**RECORDS FOR THIS EXERCISE:**
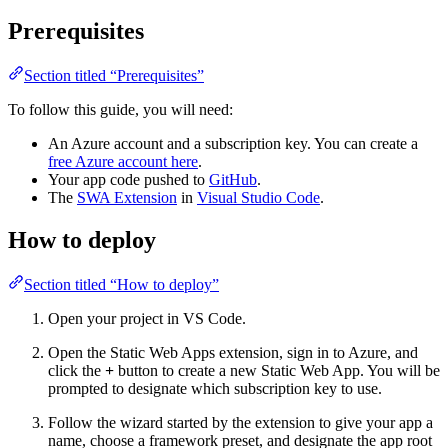
Prerequisites
Section titled “Prerequisites”
To follow this guide, you will need:
An Azure account and a subscription key. You can create a
free Azure account here
.
Your app code pushed to
GitHub
.
The
SWA Extension
in
Visual Studio Code
.
How to deploy
Section titled “How to deploy”
Open your project in VS Code.
Open the Static Web Apps extension, sign in to Azure, and
click the
+
button to create a new Static Web App. You will be
prompted to designate which subscription key to use.
Follow the wizard started by the extension to give your app a
name, choose a framework preset, and designate the app root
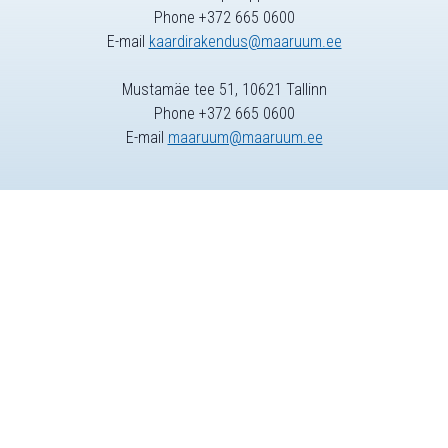
Phone +372 665 0600
E-mail
kaardirakendus@maaruum.ee
Mustamäe tee 51, 10621 Tallinn
Phone +372 665 0600
E-mail
maaruum@maaruum.ee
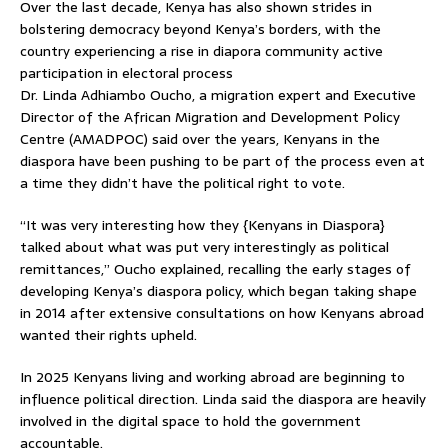
Over the last decade, Kenya has also shown strides in
bolstering democracy beyond Kenya’s borders, with the
country experiencing a rise in diapora community active
participation in electoral process
Dr. Linda Adhiambo Oucho, a migration expert and Executive
Director of the African Migration and Development Policy
Centre (AMADPOC) said over the years, Kenyans in the
diaspora have been pushing to be part of the process even at
a time they didn’t have the political right to vote.
“It was very interesting how they {Kenyans in Diaspora}
talked about what was put very interestingly as political
remittances,” Oucho explained, recalling the early stages of
developing Kenya’s diaspora policy, which began taking shape
in 2014 after extensive consultations on how Kenyans abroad
wanted their rights upheld.
In 2025 Kenyans living and working abroad are beginning to
influence political direction. Linda said the diaspora are heavily
involved in the digital space to hold the government
accountable.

**EXERCISE AIM:** Wherever the word "Oucho" appears in the records above, copy that line.

**FINISHED EXERCISE:**
Dr. Linda Adhiambo Oucho, a migration expert and Executive
remittances,” Oucho explained, recalling the early stages of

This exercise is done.